Granuloma Annulare Treatment 2015
Granuloma annulare is a noninfectious granulomatous skin condition that can present with a diversity of cutaneous morphologies. It is characterized by collagen degeneration, mucin deposition, and palisaded or interstitial histiocytes. Though the mechanism underlying growth of Granuloma annulare is unknown, studies point to a cell-mediated hypersensitivity reaction to an as-yet undetermined antigen. Systemic relations with diabetes, thyroid disorders, malignancy, lipid abnormalities, and infection are describe in atypical GA. Treatment for Granuloma Annulare is divided into localized skin-directed therapies and systemic immunomodulatory and immunosuppressive therapies. The selected treatment modality should be based on disease severity, comorbid conditions, consideration of possible side effects, and patient preference.
In most cases no treatment is required.
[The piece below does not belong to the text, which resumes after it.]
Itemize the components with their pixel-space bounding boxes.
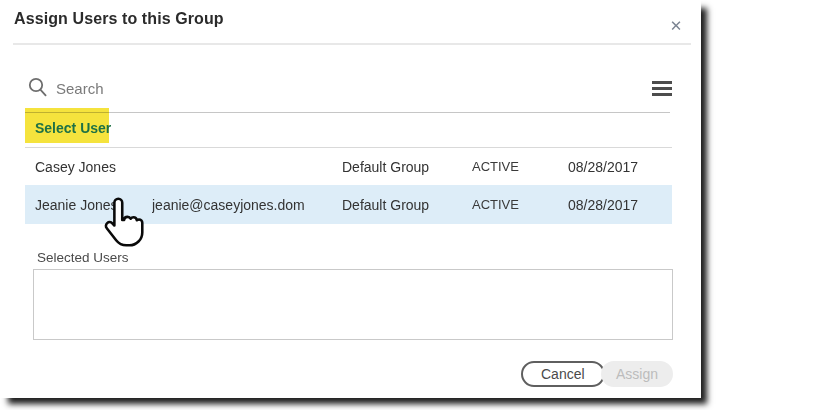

If treatment is preferred, it may be helpful to apply a recommendation cortisone cream to the skin. Cortisone can be injected into the lesions themselves if topical fail.
In very widespread or difficult cases, effective treatments are tried. These include Trental and Ultraviolet treatment. Although often successful the Granuloma annulare tends to return finally after they are discontinued. Other treatments irregularly tried when these fail are Dapsone, potassium Iodide and oral steroids.